When most people think of animation, they think of Donald Duck, Mickey Mouse and Shrek, but the Martha’s Vineyard International Film Festival’s Saturday evening Animation Lollapalooza aimed to dispel that misconception, showing a surprisingly adult selection including a meth-fueled teen sexuality, the systematic massacre of bubble-wrap bubbles, and a funny, amusing series about a girl trying to lose her virginity.
The animated shorts, selected and presented by Bill Plympton, a well-known cartoonist and animator (twice nominated for Academy Awards), were chosen to expand viewers’ perceptions about the themes animated pieces can explore.
“When people think of animation, they think of Disney — I wanted to show something fresh, something Tim Burton-ish,” said Mr. Plympton, referring to the director of such darkly amusing classics as The Nightmare Before Christmas and Beetlejuice.
Patrick Smith, an animator who teaches at Pratt Institute, added, “Most of us [animators] have been fighting the fluffy nice stuff in animation. Where is the Godfather or Goodfellas of animation?”
Mr. Smith’s piece, Puppet, features a man whose smiling hand-puppet turns evil. Cartoon violence ensues.
Another stand-out series came from Signe Bauman, an animatrix of prodigious skill and wit. Her contributions were episodes from a project called Teat Beat of Sex, which examines youthful sexual blunderings from a feminine perspective. Each takes off at a frenetic pace, with the images contrapuntally complementing Ms. Bauman’s words.
“I love to play with words,” Ms. Bauman said. “My background is in illustration, and I hate when the text does the same thing as the pictures. I try to give extra information, I try to shake up the brain.” Indeed, in each 80-second animation, she has approximately 30 cuts, each one representing a separate visual joke or pun.
Her pieces come with a warning: Explicitly Educational.

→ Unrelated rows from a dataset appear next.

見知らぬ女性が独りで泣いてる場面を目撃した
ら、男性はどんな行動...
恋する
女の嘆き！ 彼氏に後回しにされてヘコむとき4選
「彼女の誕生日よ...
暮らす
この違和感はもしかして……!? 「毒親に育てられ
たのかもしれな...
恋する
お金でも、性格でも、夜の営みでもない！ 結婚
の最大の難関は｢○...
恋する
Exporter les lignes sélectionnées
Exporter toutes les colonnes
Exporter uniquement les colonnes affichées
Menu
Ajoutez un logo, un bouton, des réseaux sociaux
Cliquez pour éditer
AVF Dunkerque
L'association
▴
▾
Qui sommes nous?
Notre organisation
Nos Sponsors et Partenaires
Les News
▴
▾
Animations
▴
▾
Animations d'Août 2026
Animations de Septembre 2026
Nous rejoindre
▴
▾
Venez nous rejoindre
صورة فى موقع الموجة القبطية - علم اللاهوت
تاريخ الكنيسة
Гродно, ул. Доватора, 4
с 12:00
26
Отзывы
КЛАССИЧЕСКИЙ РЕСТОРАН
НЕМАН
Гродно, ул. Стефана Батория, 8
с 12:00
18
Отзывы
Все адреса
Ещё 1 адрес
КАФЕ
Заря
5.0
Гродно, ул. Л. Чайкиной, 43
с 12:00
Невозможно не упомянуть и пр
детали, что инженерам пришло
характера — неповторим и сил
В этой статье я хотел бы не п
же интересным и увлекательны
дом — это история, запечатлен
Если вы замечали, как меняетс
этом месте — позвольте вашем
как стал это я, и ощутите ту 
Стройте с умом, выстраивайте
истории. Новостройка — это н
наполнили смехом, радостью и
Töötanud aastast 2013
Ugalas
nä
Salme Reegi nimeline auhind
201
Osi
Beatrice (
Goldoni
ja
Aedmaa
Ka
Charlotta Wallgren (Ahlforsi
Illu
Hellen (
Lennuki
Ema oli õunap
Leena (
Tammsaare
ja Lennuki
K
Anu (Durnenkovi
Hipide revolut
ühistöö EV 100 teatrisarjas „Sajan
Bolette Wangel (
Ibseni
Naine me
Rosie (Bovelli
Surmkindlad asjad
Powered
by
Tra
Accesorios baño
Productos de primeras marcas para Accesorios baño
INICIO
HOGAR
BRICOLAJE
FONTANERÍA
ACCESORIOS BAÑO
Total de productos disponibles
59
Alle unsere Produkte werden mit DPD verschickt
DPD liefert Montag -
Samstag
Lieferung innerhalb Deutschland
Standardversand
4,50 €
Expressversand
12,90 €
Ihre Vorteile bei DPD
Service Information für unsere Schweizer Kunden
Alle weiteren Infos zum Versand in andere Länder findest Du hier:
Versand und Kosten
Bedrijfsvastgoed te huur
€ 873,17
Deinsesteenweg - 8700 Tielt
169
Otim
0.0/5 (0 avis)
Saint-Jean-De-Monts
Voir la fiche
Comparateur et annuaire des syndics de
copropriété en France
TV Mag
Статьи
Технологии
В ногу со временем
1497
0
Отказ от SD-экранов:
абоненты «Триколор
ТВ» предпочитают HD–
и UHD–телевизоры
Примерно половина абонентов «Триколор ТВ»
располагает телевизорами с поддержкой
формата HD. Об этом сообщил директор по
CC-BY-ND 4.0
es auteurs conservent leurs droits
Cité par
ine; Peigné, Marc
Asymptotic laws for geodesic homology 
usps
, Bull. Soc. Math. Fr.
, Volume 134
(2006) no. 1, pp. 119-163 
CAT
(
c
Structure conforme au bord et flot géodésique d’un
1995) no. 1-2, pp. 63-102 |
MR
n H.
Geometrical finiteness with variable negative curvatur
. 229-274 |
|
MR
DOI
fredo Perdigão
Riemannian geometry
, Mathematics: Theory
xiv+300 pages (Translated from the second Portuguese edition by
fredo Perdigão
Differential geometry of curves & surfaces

When asked if she would consider distributing them to schools to be part of a sex education curriculum, Ms. Bauman replied, “Oh, that would be my dream of course! To open people’s minds. It would be rubbing sex education in Sarah Palin’s face,” she said, referring to the Republican Vice Presidential pick who favors abstinence only sex ed programs.
Another crowd favorite was Fantasie in Bubble-Wrap, by Arthur Metcalf, a series of short vignettes featuring cute, piccolo-voiced bubbles of plastic who contemplate their mortality in the face of the senseless slaughter (popping) of their brethren.
More controversial, was A Letter to Colleen, in which a cynical narrator recalls his first sexual encounter in lurid, unflinching detail.
A more tame crowd pleaser was titled Western Spaghetti, by PES, in which everyday objects become pasta meals; a Rubik’s Cube is chopped like garlic, yarn shredded as Parmesan, and pick-up sticks serve as noodles.
Mr. Plympton’s work rounded out the evening; first came Hot Dog, the tale of an animal whose best intentions to douse fires only fuels worse conflagrations, and the world premiere of Mexican Standoff, a music video for the band Parson Brown. Both showcased his sense of humor and love of elastic characters with spindly limbs.
In all, the Lollapalooza was a rousing success; Richard Paradise, one of the festival’s co-directors, felt as if his trust in Mr. Plympton’s curatorial taste had paid off, saying, “We got to see a great diversity of style, tone, and subject matter — you can have funny, dark, light, documentary, all wrapped up in one program.”